=== Source data ===
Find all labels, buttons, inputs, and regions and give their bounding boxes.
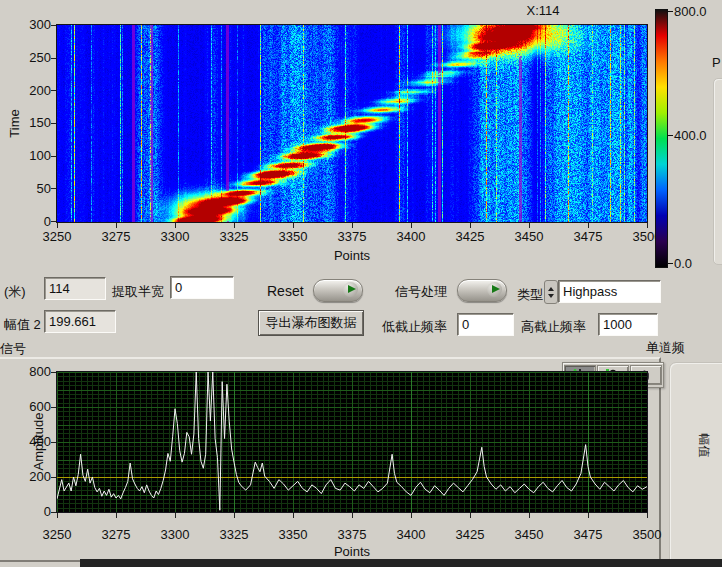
waterfall-canvas[interactable] <box>56 24 648 223</box>
axis-tick-label: 100 <box>29 148 51 164</box>
amplitude2-label: 幅值 2 <box>4 316 41 334</box>
axis-tick-label: 3275 <box>87 527 145 542</box>
axis-tick-label: 250 <box>29 50 51 66</box>
axis-tick-label: 3475 <box>559 229 617 244</box>
single-channel-label: 单道频 <box>646 339 722 357</box>
cursor-readout: X:114 <box>498 3 588 18</box>
axis-tick-label: 3350 <box>264 527 322 542</box>
axis-tick-label: 3250 <box>28 527 86 542</box>
filter-type-spinner[interactable] <box>544 280 558 304</box>
position-label: (米) <box>4 283 26 301</box>
color-scale-mid-label: 400.0 <box>668 128 707 143</box>
signal-x-tickmarks <box>57 513 648 518</box>
color-scale-min-label: 0.0 <box>668 256 692 271</box>
reset-label: Reset <box>267 283 304 299</box>
axis-tick-label: 3350 <box>264 229 322 244</box>
tick-dash <box>668 11 673 12</box>
signal-x-axis-title: Points <box>28 544 676 559</box>
axis-tick-label: 3500 <box>618 527 676 542</box>
signal-y-ticks: 8006004002000 <box>15 364 51 520</box>
axis-tick-label: 200 <box>29 83 51 99</box>
axis-tick-label: 3375 <box>323 229 381 244</box>
tick-dash <box>668 263 673 264</box>
signal-x-ticks: 3250327533003325335033753400342534503475… <box>28 527 676 542</box>
axis-tick-label: 3275 <box>87 229 145 244</box>
axis-tick-label: 50 <box>37 181 51 197</box>
right-panel-vertical-label: 幅值 <box>695 419 712 473</box>
axis-tick-label: 0 <box>44 214 51 230</box>
signal-section-label: 信号 <box>0 340 26 358</box>
axis-tick-label: 400 <box>29 434 51 450</box>
half-width-input[interactable]: 0 <box>170 276 234 299</box>
reset-toggle-button[interactable] <box>313 279 363 302</box>
filter-type-label: 类型 <box>517 286 543 304</box>
tick-dash <box>668 135 673 136</box>
right-edge-panel-top <box>713 78 722 265</box>
axis-tick-label: 3450 <box>500 229 558 244</box>
waterfall-x-axis-title: Points <box>28 248 676 263</box>
axis-tick-label: 3300 <box>146 527 204 542</box>
waterfall-x-ticks: 3250327533003325335033753400342534503475… <box>28 229 676 244</box>
axis-tick-label: 200 <box>29 469 51 485</box>
axis-tick-label: 3475 <box>559 527 617 542</box>
position-display: 114 <box>44 277 106 300</box>
color-scale-bar <box>655 9 668 268</box>
axis-tick-label: 0 <box>44 504 51 520</box>
half-width-label: 提取半宽 <box>112 283 164 301</box>
filter-type-combo[interactable]: Highpass <box>558 280 661 303</box>
axis-tick-label: 3400 <box>382 229 440 244</box>
export-waterfall-button[interactable]: 导出瀑布图数据 <box>258 310 364 336</box>
axis-tick-label: 3300 <box>146 229 204 244</box>
signal-y-tickmarks <box>51 372 56 513</box>
axis-tick-label: 3250 <box>28 229 86 244</box>
color-scale-max-label: 800.0 <box>668 4 707 19</box>
play-icon <box>343 282 358 297</box>
axis-tick-label: 3325 <box>205 229 263 244</box>
window: { "ui": { "panel_bg": "#d2cfc8", "palett… <box>0 0 722 567</box>
low-cutoff-label: 低截止频率 <box>382 318 447 336</box>
amplitude2-display: 199.661 <box>44 310 116 333</box>
axis-tick-label: 3400 <box>382 527 440 542</box>
axis-tick-label: 800 <box>29 364 51 380</box>
axis-tick-label: 300 <box>29 17 51 33</box>
axis-tick-label: 3375 <box>323 527 381 542</box>
axis-tick-label: 600 <box>29 399 51 415</box>
axis-tick-label: 3425 <box>441 527 499 542</box>
partial-label-right: P <box>712 55 721 70</box>
signal-processing-label: 信号处理 <box>395 283 447 301</box>
axis-tick-label: 3450 <box>500 527 558 542</box>
waterfall-y-ticks: 300250200150100500 <box>15 17 51 230</box>
axis-tick-label: 3325 <box>205 527 263 542</box>
signal-canvas[interactable] <box>56 371 648 513</box>
play-icon <box>487 282 502 297</box>
waterfall-x-tickmarks <box>57 223 648 228</box>
low-cutoff-input[interactable]: 0 <box>457 313 514 336</box>
increment-icon <box>548 287 554 291</box>
high-cutoff-input[interactable]: 1000 <box>598 313 658 336</box>
high-cutoff-label: 高截止频率 <box>521 318 586 336</box>
bottom-edge-strip <box>80 559 722 567</box>
signal-processing-toggle-button[interactable] <box>457 279 507 302</box>
waterfall-y-tickmarks <box>51 25 56 222</box>
axis-tick-label: 150 <box>29 115 51 131</box>
axis-tick-label: 3425 <box>441 229 499 244</box>
decrement-icon <box>548 294 554 298</box>
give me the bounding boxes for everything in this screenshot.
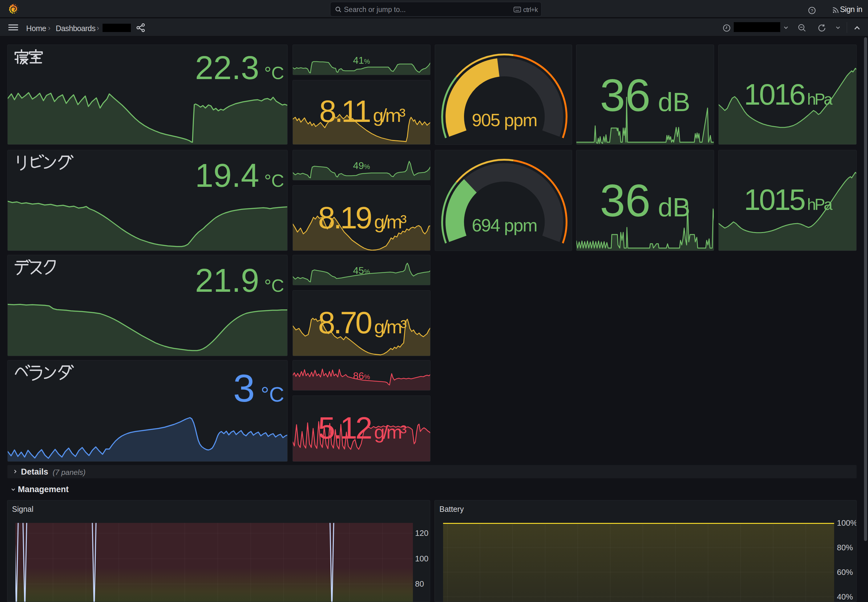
svg-text:?: ? (811, 8, 813, 13)
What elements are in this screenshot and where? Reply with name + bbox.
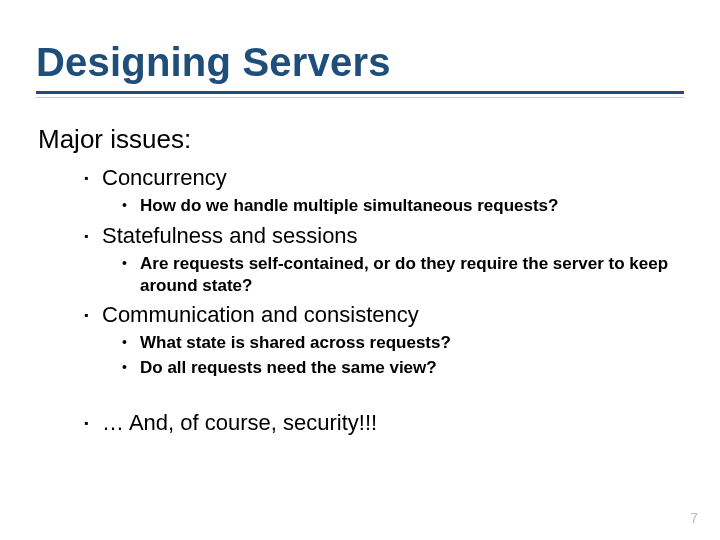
list-item: ▪ Statefulness and sessions [84, 223, 684, 249]
sub-item-text: Do all requests need the same view? [140, 357, 437, 379]
spacer [36, 382, 684, 404]
list-item-label: Concurrency [102, 165, 227, 191]
list-item: ▪ … And, of course, security!!! [84, 410, 684, 436]
dot-bullet-icon: • [122, 332, 140, 354]
title-rule-thick [36, 91, 684, 94]
sub-item: • Do all requests need the same view? [122, 357, 684, 379]
list-item: ▪ Communication and consistency [84, 302, 684, 328]
page-number: 7 [690, 510, 698, 526]
dot-bullet-icon: • [122, 357, 140, 379]
list-item-label: … And, of course, security!!! [102, 410, 377, 436]
slide-title: Designing Servers [36, 40, 684, 85]
square-bullet-icon: ▪ [84, 302, 102, 328]
list-item-label: Statefulness and sessions [102, 223, 358, 249]
sub-item: • Are requests self-contained, or do the… [122, 253, 684, 297]
square-bullet-icon: ▪ [84, 410, 102, 436]
list-item-label: Communication and consistency [102, 302, 419, 328]
slide: Designing Servers Major issues: ▪ Concur… [0, 0, 720, 540]
dot-bullet-icon: • [122, 195, 140, 217]
sub-item-text: Are requests self-contained, or do they … [140, 253, 680, 297]
subtitle: Major issues: [38, 124, 684, 155]
sub-item: • What state is shared across requests? [122, 332, 684, 354]
title-rule-thin [36, 97, 684, 98]
slide-body: Major issues: ▪ Concurrency • How do we … [36, 124, 684, 436]
sub-item-text: What state is shared across requests? [140, 332, 451, 354]
sub-item: • How do we handle multiple simultaneous… [122, 195, 684, 217]
sub-item-text: How do we handle multiple simultaneous r… [140, 195, 558, 217]
list-item: ▪ Concurrency [84, 165, 684, 191]
square-bullet-icon: ▪ [84, 223, 102, 249]
square-bullet-icon: ▪ [84, 165, 102, 191]
dot-bullet-icon: • [122, 253, 140, 297]
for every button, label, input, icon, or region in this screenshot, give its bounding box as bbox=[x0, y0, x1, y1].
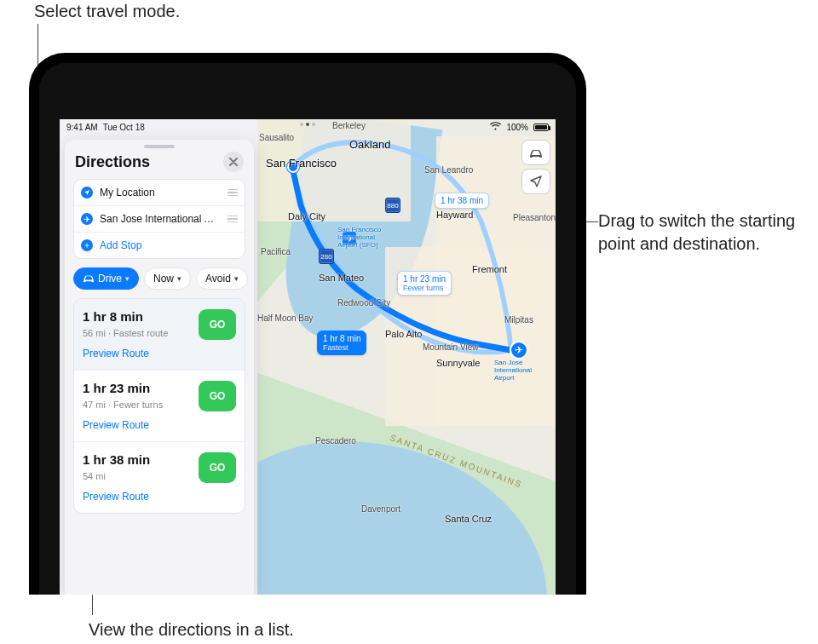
===
▶ [Exercise]
Your answer should set down the listing verbatim and leave out its images.

▶ [Response to the exercise]
Find all labels, buttons, inputs, and regions and give their bounding boxes.
waterfall-canvas[interactable] <box>56 24 648 223</box>
axis-tick-label: 100 <box>29 148 51 164</box>
amplitude2-label: 幅值 2 <box>4 316 41 334</box>
axis-tick-label: 3275 <box>87 527 145 542</box>
axis-tick-label: 250 <box>29 50 51 66</box>
axis-tick-label: 3475 <box>559 229 617 244</box>
single-channel-label: 单道频 <box>646 339 722 357</box>
cursor-readout: X:114 <box>498 3 588 18</box>
axis-tick-label: 3350 <box>264 527 322 542</box>
axis-tick-label: 3250 <box>28 527 86 542</box>
filter-type-spinner[interactable] <box>544 280 558 304</box>
position-label: (米) <box>4 283 26 301</box>
color-scale-mid-label: 400.0 <box>668 128 707 143</box>
signal-x-tickmarks <box>57 513 648 518</box>
color-scale-min-label: 0.0 <box>668 256 692 271</box>
reset-label: Reset <box>267 283 304 299</box>
axis-tick-label: 3350 <box>264 229 322 244</box>
tick-dash <box>668 11 673 12</box>
signal-x-axis-title: Points <box>28 544 676 559</box>
axis-tick-label: 3500 <box>618 527 676 542</box>
signal-y-ticks: 8006004002000 <box>15 364 51 520</box>
axis-tick-label: 200 <box>29 83 51 99</box>
axis-tick-label: 3375 <box>323 229 381 244</box>
tick-dash <box>668 263 673 264</box>
signal-x-ticks: 3250327533003325335033753400342534503475… <box>28 527 676 542</box>
axis-tick-label: 3275 <box>87 229 145 244</box>
axis-tick-label: 50 <box>37 181 51 197</box>
right-panel-vertical-label: 幅值 <box>695 419 712 473</box>
axis-tick-label: 0 <box>44 214 51 230</box>
signal-section-label: 信号 <box>0 340 26 358</box>
axis-tick-label: 400 <box>29 434 51 450</box>
half-width-input[interactable]: 0 <box>170 276 234 299</box>
reset-toggle-button[interactable] <box>313 279 363 302</box>
filter-type-label: 类型 <box>517 286 543 304</box>
tick-dash <box>668 135 673 136</box>
right-edge-panel-top <box>713 78 722 265</box>
axis-tick-label: 3450 <box>500 229 558 244</box>
waterfall-x-axis-title: Points <box>28 248 676 263</box>
axis-tick-label: 3300 <box>146 527 204 542</box>
waterfall-x-ticks: 3250327533003325335033753400342534503475… <box>28 229 676 244</box>
axis-tick-label: 200 <box>29 469 51 485</box>
axis-tick-label: 3475 <box>559 527 617 542</box>
position-display: 114 <box>44 277 106 300</box>
color-scale-bar <box>655 9 668 268</box>
axis-tick-label: 0 <box>44 504 51 520</box>
half-width-label: 提取半宽 <box>112 283 164 301</box>
filter-type-combo[interactable]: Highpass <box>558 280 661 303</box>
axis-tick-label: 3400 <box>382 229 440 244</box>
export-waterfall-button[interactable]: 导出瀑布图数据 <box>258 310 364 336</box>
axis-tick-label: 3300 <box>146 229 204 244</box>
signal-y-tickmarks <box>51 372 56 513</box>
axis-tick-label: 3250 <box>28 229 86 244</box>
color-scale-max-label: 800.0 <box>668 4 707 19</box>
play-icon <box>343 282 358 297</box>
axis-tick-label: 3325 <box>205 229 263 244</box>
window: { "ui": { "panel_bg": "#d2cfc8", "palett… <box>0 0 722 567</box>
low-cutoff-label: 低截止频率 <box>382 318 447 336</box>
amplitude2-display: 199.661 <box>44 310 116 333</box>
axis-tick-label: 3400 <box>382 527 440 542</box>
axis-tick-label: 800 <box>29 364 51 380</box>
axis-tick-label: 300 <box>29 17 51 33</box>
axis-tick-label: 3375 <box>323 527 381 542</box>
axis-tick-label: 600 <box>29 399 51 415</box>
axis-tick-label: 3425 <box>441 527 499 542</box>
partial-label-right: P <box>712 55 721 70</box>
signal-processing-label: 信号处理 <box>395 283 447 301</box>
axis-tick-label: 3450 <box>500 527 558 542</box>
waterfall-y-ticks: 300250200150100500 <box>15 17 51 230</box>
axis-tick-label: 3325 <box>205 527 263 542</box>
signal-canvas[interactable] <box>56 371 648 513</box>
play-icon <box>487 282 502 297</box>
waterfall-x-tickmarks <box>57 223 648 228</box>
low-cutoff-input[interactable]: 0 <box>457 313 514 336</box>
increment-icon <box>548 287 554 291</box>
high-cutoff-input[interactable]: 1000 <box>598 313 658 336</box>
high-cutoff-label: 高截止频率 <box>521 318 586 336</box>
bottom-edge-strip <box>80 559 722 567</box>
signal-processing-toggle-button[interactable] <box>457 279 507 302</box>
waterfall-y-tickmarks <box>51 25 56 222</box>
axis-tick-label: 150 <box>29 115 51 131</box>
axis-tick-label: 3425 <box>441 229 499 244</box>
decrement-icon <box>548 294 554 298</box>
give me the bounding boxes for everything in this screenshot.
svg-text:?: ? (811, 8, 813, 13)
What elements are in this screenshot and where? Reply with name + bbox.
list-item: ▪ Statefulness and sessions [84, 223, 684, 249]
sub-item-text: Do all requests need the same view? [140, 357, 437, 379]
spacer [36, 382, 684, 404]
list-item-label: Concurrency [102, 165, 227, 191]
list-item: ▪ … And, of course, security!!! [84, 410, 684, 436]
dot-bullet-icon: • [122, 332, 140, 354]
title-rule-thick [36, 91, 684, 94]
sub-item: • Do all requests need the same view? [122, 357, 684, 379]
list-item: ▪ Communication and consistency [84, 302, 684, 328]
page-number: 7 [690, 510, 698, 526]
dot-bullet-icon: • [122, 357, 140, 379]
list-item-label: … And, of course, security!!! [102, 410, 377, 436]
slide-title: Designing Servers [36, 40, 684, 85]
square-bullet-icon: ▪ [84, 302, 102, 328]
list-item-label: Statefulness and sessions [102, 223, 358, 249]
sub-item: • Are requests self-contained, or do the… [122, 253, 684, 297]
square-bullet-icon: ▪ [84, 410, 102, 436]
list-item-label: Communication and consistency [102, 302, 419, 328]
slide: Designing Servers Major issues: ▪ Concur… [0, 0, 720, 540]
dot-bullet-icon: • [122, 195, 140, 217]
sub-item-text: Are requests self-contained, or do they … [140, 253, 680, 297]
subtitle: Major issues: [38, 124, 684, 155]
sub-item: • What state is shared across requests? [122, 332, 684, 354]
title-rule-thin [36, 97, 684, 98]
slide-body: Major issues: ▪ Concurrency • How do we … [36, 124, 684, 436]
sub-item-text: What state is shared across requests? [140, 332, 451, 354]
sub-item: • How do we handle multiple simultaneous… [122, 195, 684, 217]
sub-item-text: How do we handle multiple simultaneous r… [140, 195, 558, 217]
list-item: ▪ Concurrency [84, 165, 684, 191]
square-bullet-icon: ▪ [84, 223, 102, 249]
square-bullet-icon: ▪ [84, 165, 102, 191]
dot-bullet-icon: • [122, 253, 140, 297]
for every button, label, input, icon, or region in this screenshot, give its bounding box as bbox=[x0, y0, x1, y1].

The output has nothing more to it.